[TYPO3-core] RFC #7942: Enable UTF-8 by default

Michael Stucki michael at typo3.org
Thu Nov 11 09:12:56 CET 2010


Hi Benni,

big thanks for bringing this to an RFC! I had a look at the patch as it
has become now, and have some more or less minor notes about it:

config_default.php:

- At the beginning of the checks, I suggest to add a comment that "-1"
means "not defined in localconf.php". Just to make things more clear.
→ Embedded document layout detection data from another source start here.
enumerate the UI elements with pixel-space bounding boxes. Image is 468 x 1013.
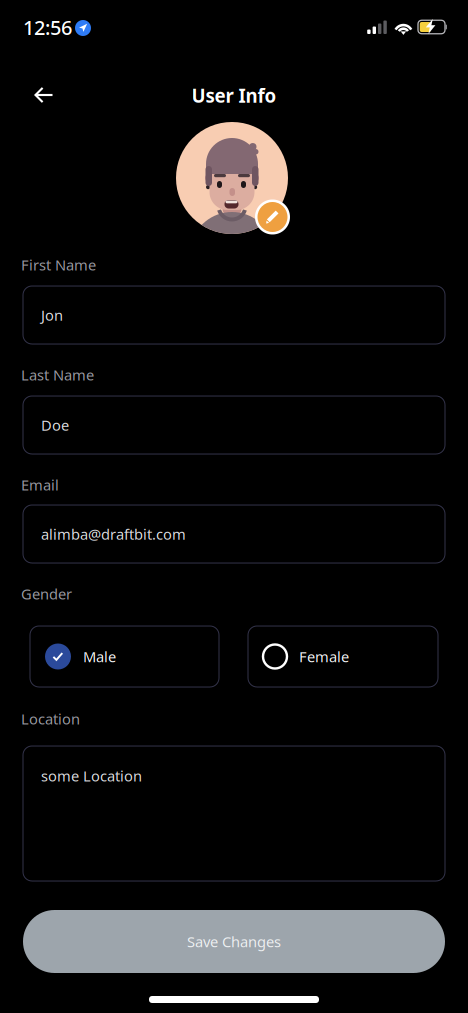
- button[interactable]: alimba@draftbit.com: [0, 0, 422, 58]
- staticText: Female: [299, 647, 349, 666]
- staticText: Male: [83, 647, 116, 666]
- staticText: First Name: [21, 255, 96, 274]
- button[interactable]: Save Changes: [0, 0, 422, 63]
- staticText: Gender: [21, 584, 72, 604]
- button[interactable]: Doe: [0, 0, 422, 58]
- staticText: Doe: [41, 415, 69, 435]
- button[interactable]: Jon: [0, 0, 422, 58]
- staticText: Save Changes: [187, 932, 281, 951]
- staticText: Email: [21, 475, 59, 494]
- staticText: User Info: [192, 83, 276, 108]
- staticText: Location: [21, 709, 80, 728]
- button[interactable]: Female: [0, 0, 190, 61]
- staticText: some Location: [41, 766, 142, 786]
- button[interactable]: Edit profile photo: [0, 0, 114, 117]
- staticText: alimba@draftbit.com: [41, 524, 186, 544]
- button[interactable]: some Location: [0, 0, 422, 135]
- button[interactable]: Back: [0, 0, 44, 40]
- staticText: 12:56: [23, 14, 72, 41]
- staticText: Jon: [41, 305, 63, 325]
- button[interactable]: Male: [0, 0, 189, 61]
- staticText: Last Name: [21, 365, 94, 384]
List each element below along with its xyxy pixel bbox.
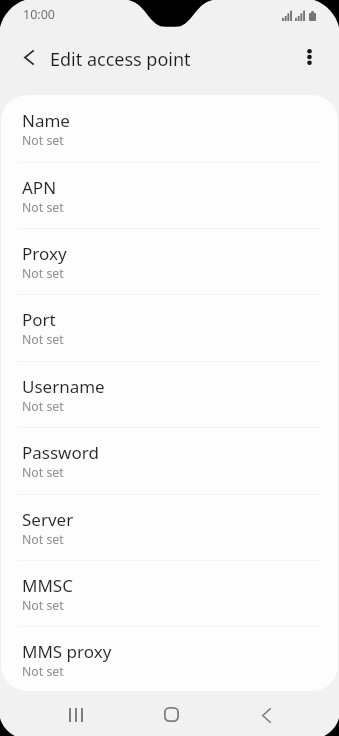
button[interactable]: APN [1,161,338,227]
staticText: Proxy [22,242,67,265]
button[interactable]: Server [1,493,338,559]
button[interactable]: Proxy [1,227,338,293]
staticText: APN [22,176,57,199]
button[interactable]: Navigate up [7,35,51,79]
staticText: 10:00 [23,6,55,23]
staticText: Edit access point [50,47,191,72]
button[interactable]: Home [148,691,194,736]
button[interactable]: Username [1,360,338,426]
staticText: Username [22,375,105,398]
staticText: Server [22,508,74,531]
staticText: Password [22,441,99,464]
button[interactable]: MMS proxy [1,625,338,691]
button[interactable]: MMSC [1,559,338,625]
staticText: Port [22,308,56,331]
staticText: Not set [22,531,64,548]
staticText: MMS proxy [22,640,112,663]
staticText: Not set [22,265,64,282]
button[interactable]: More options [287,35,331,79]
staticText: Name [22,109,70,132]
staticText: Not set [22,199,64,216]
staticText: Not set [22,331,64,348]
staticText: Not set [22,132,64,149]
button[interactable]: Back [243,692,289,736]
button[interactable]: Recent apps [53,692,99,736]
staticText: Not set [22,464,64,481]
button[interactable]: Password [1,426,338,492]
staticText: Not set [22,597,64,614]
button[interactable]: Port [1,293,338,359]
button[interactable]: Name [1,95,338,160]
staticText: MMSC [22,574,73,597]
staticText: Not set [22,398,64,415]
staticText: Not set [22,663,64,680]
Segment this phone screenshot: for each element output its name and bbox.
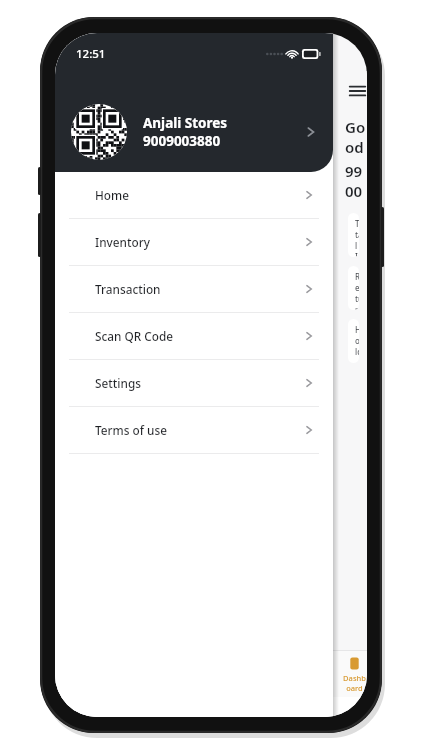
staticText: 12:51	[76, 46, 106, 62]
button[interactable]: Home	[55, 172, 333, 218]
staticText: Settings	[95, 375, 302, 391]
staticText: Inventory	[95, 234, 302, 250]
button[interactable]: Dashboard	[342, 656, 367, 693]
staticText: Good	[345, 117, 367, 157]
button[interactable]: Scan QR Code	[55, 313, 333, 359]
staticText: Scan QR Code	[95, 328, 302, 344]
staticText: Returns	[355, 271, 359, 310]
button[interactable]: Terms of use	[55, 407, 333, 453]
staticText: 9009003880	[143, 132, 221, 150]
button[interactable]: Transaction	[55, 266, 333, 312]
button[interactable]: Inventory	[55, 219, 333, 265]
staticText: 9900	[345, 161, 367, 201]
button[interactable]: Total Items	[348, 213, 359, 257]
staticText: Home	[95, 187, 302, 203]
button[interactable]: Hold	[348, 319, 359, 363]
button[interactable]: Anjali Stores	[55, 92, 333, 172]
staticText: Dashboard	[342, 673, 367, 693]
staticText: Anjali Stores	[143, 114, 228, 132]
button[interactable]: Returns	[348, 266, 359, 310]
button[interactable]: Open navigation menu	[348, 80, 367, 102]
staticText: Hold	[355, 324, 359, 357]
staticText: Total Items	[355, 218, 359, 257]
button[interactable]: Settings	[55, 360, 333, 406]
staticText: Terms of use	[95, 422, 302, 438]
staticText: Transaction	[95, 281, 302, 297]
- The deprecation warning says that "Only UTF-8 is supported since TYPO3
4.5". I think that is not correct, as we still support alternatives
until 4.7 - don't we? deprecated != supported

- The stripos check for "SET NAMES utf8" should be changed to a
preg_match which considers more settings that have the same intention,
like "SET CHARACTER SET utf8" (which is wrong but sometimes used, as I
wrote yesterday), and optionally accepts quotes around the charset.

class.t3lib_db.php:

- The check for setDBinit in connectionIsUtf8() should be changed
similar like above.

class.tx_install.php:

- Oh that's nice: A file is required but it's missing in your patch. I'm
wondering how others could try the patch if it cannot work? :-)

- Optimization: Run connectionIsUtf8() once and store the result instead
of running it 4 times in a row.

- There should be an additional check for the database charset, and a
warning should be triggered if utf8 should be used but this field has a
different setting. The database charset has no influence on any tables
or something, it only marks the default for new tables which have no
charset specified.

I wouldn't go that far to also check the charsets of all fields (which
may be different than the table charset) since this cannot happen
without manual interaction.

If the tables are non-utf8 but everything else is configured to use
utf8, we actually have an incomplete setup!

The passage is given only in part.